Видимо, нечто подобное узрели и братья, потому что мы все сидели, застыв в этой странной позе, вполоборота, пораженные немотой. Наконец я откашлялся и сказал:
— Думаю, мы все усвоили урок, богиня. И никогда не допустим, чтобы наши клинки вновь…
В глазах Валы снова полыхнула ярость:
— Клинки?! Огонь не в клинках, а в вас самих! Все прочее — лишь средства направить вашу Силу в нужное русло. И если она останется неуправляемой, то погубит и вас самих, и все, что вам дорого. И Путь ваш закончится, еще не начавшись.

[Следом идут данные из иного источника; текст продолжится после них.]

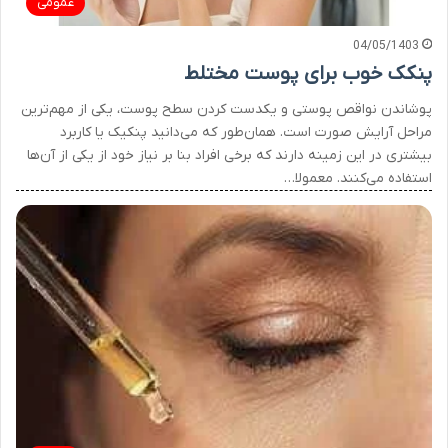
عمومی
04/05/1403
پنکک خوب برای پوست مختلط
پوشاندن نواقص پوستی و یکدست کردن سطح پوست، یکی از مهم‌ترین
مراحل آرایش صورت است. همان‌طور که می‌دانید پنکیک یا کاربرد
بیشتری در این زمینه دارند که برخی افراد بنا بر نیاز خود از یکی از آن‌ها
استفاده می‌کنند. معمولا…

Лик Валы исчез. Но воля ее явно никуда не делась, потому что накрывавший нас купол вновь обратился в гигантскую волну за кормой шнеки, которая неудержимо и стремительно понесла нас вперед — в озеро Ильмар-волкин. Вынеся судно на просторы озера, волна постепенно спала, но, словно сменяя ее, тут же налетел бешеный ветер и понес нас с такой скоростью, что подымать парус было бы чистым самоубийством.

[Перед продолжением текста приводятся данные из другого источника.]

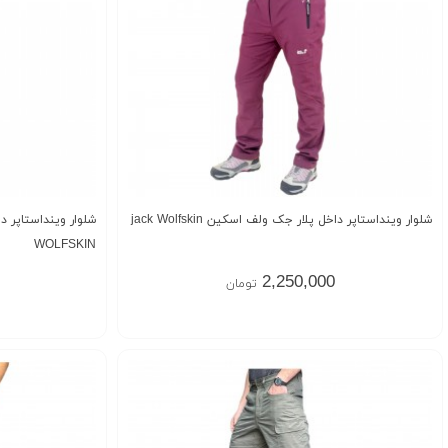
شلوار وینداستاپر داخل پلار جک ولف اسکین jack Wolfskin
WOLFSKIN
2,250,000
تومان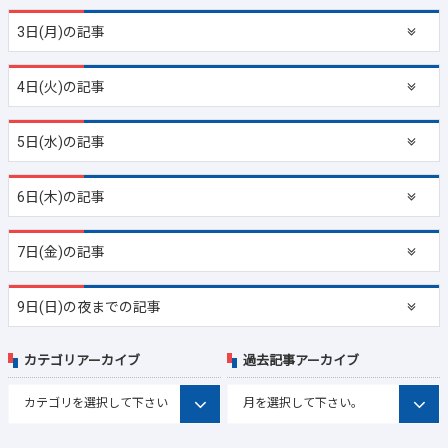
3日(月)の記事
4日(火)の記事
5日(水)の記事
6日(木)の記事
7日(金)の記事
9日(日)の夜までの記事
カテゴリアーカイブ
過去記事アーカイブ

Спрыгнув с коня, Мечислав бросился к рулю и, схватившись за него, старался с помощью подоспевшего Агнара держать шнеку кормой к ветру-демону. Именно так назвал его успокаивавший тревожно ржавших лошадей Фланнери. Получалось у него это, кстати, очень неплохо, и потому, спрыгнув с Уголька на палубу, я не стал вмешиваться и прошел на нос, вглядываясь в туманную даль. Там, впереди, нас ждало будущее, и оно представлялось столь же неясным, как и этот затянутый дымкой горизонт. Но если будущее скрывалось в тумане, то цель наша теперь сделалась достаточно ясной. По крайней мере, для меня. Я теперь знал, Что Делать, не говоря уж о том, Кто Виноват… Как там говорила Шелта? «… С народами сражаться, для чести счастье презирать, бесславной смерти и измены не бояться и скипетром стальным короны разбивать». Да, это по мне, думал я, это и есть мое призвание, а все пережитое прежде было лишь подготовкой к нему. Я оглянулся на багровое зарево и усмехнулся. Этого пока еще никто не знал, кроме меня и, вероятно, Фланнери, но новый народ файритов уже родился. И рождение его было отмечено событием как памятным, так и символическим. Оно, несомненно, предвещало нам и нашим потомкам опасную судьбу, но меня не страшила встреча с ней. Ведь пока со мною братья по крови и по оружию и само это оружие, неодолимых врагов для нас нет и быть не может.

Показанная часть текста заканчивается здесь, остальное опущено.